The fugacity coefficient for gas can be calculated by the equation given in the book as follows:

  $\widehat{{\varphi }_k}=\exp \left[\frac{P}{RT}\left[B_{k,k}+\frac{1}{2}{\displaystyle \sum _i{\displaystyle \sum _j{y}_i{y}_j\left(2{\delta }_{i,k}-{\delta }_{i,j}\right)}}\right]\right]$

Where,

  $\begin{array}{l}{\delta }_{i,j}=2B_{i,j}-B_{i,i}-B_{j,j}\\ B_{i,j}=\frac{R{T}_{c_{i,j}}}{P_{c_{i,j}}}\left[B_{i,j}^0+{\omega }_{i,j}{B}_{i,j}^1\right]\\ B_{i,j}^0=0.083-\frac{0.422}{{\left(T_{r_{i,j}}\right)}^{1.6}}\\ B_{i,j}^1=0.139-\frac{0.172}{{\left(T_{r_{i,j}}\right)}^{4.2}}\\ {\omega }_{i,j}=\frac{{\omega }_i+{\omega }_j}{2}\\ T_{c_{i,j}}=\sqrt{T_{c_i}.T_{c_j}}\\ Z_{c_{i,j}}=\frac{Z_{c_i}+Z_{c_j}}{2}\\ V_{C_{i,j}}={\left[\frac{{\left(V_{c_i}\right)}^{1/3}+{\left(V_{c_j}\right)}^{1/3}}{2}\right]}^3\\ P_{c_{i,j}}=\frac{Z_{c_{i,j}}R{T}_{c_{i,j}}}{V_{C_{i,j}}}\end{array}$

$\widehat{{\varphi }_i}$ = Fugacity coefficient of gases

$P_{c_{i,j}}$ = Critical pressure of gases

$V_{c_{i,j}}$ = Volume of gases

T = temperature

$B^0$ and $B^1$ are the correlation coefficient given in the book.

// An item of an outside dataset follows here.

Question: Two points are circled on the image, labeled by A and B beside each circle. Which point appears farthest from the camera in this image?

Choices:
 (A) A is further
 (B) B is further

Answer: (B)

  $P_r$ = Reduced pressure

  $P_r=\frac{P_i^{sat}}{P_c}$

Where,

$P_c$ = Critical pressure

Similarly, $T_r$ = reduced temperature = $T_{r_{i,j}}=\frac{T}{T_{C_{i,j}}}$

The fugacity of gases can be calculated by the definition of fugacity coefficient that is fugacity coefficient is the ratio of fugacity and pressure.

  $\begin{array}{l}\widehat{{\varphi }_i}=\frac{\widehat{f_i}}{y_i\times P_i}\\ \widehat{f_i}=\widehat{{\varphi }_i}\times y_i\times P_i\end{array}$

Answer to Problem 10.27P

Fugacity and fugacity coefficient of methane are 7.4896 bar and 1.019, respectively.

Fugacity and fugacity coefficient of ethane are 13.259 bar and 0.881, respectively.

Fugacity and fugacity coefficient of propane are 9.765 bar and 0.775, respectively.

Explanation of Solution

Refer APPENDIX-B and Table-B.1 to determine critical properties and acentric factor of ethylene(1)/Propylene (2) as:

Component	Pc (bar)	Tc (K)	Vc (cm3/mol)	$\omega$	Zc
Methane (1)	45.99	190.6	98.6	0.012	0.286
Ethane (2)	48.72	305.3	145.5	0.100	0.279
Propane (3)	42.48	369.8	200	0.152	0.276

Where,

P_c = critical pressure

T_c = critical temperature

V_c = critical volume

Z_c = critical compressibility factor

  $\omega$ = eccentric factor

From the properties derived above, we can calculate the reduced pressure and temperature as follows:

Pressure P = 35 bar (given in question) and Temperature (T) = 100⁰C or 373.15K (given)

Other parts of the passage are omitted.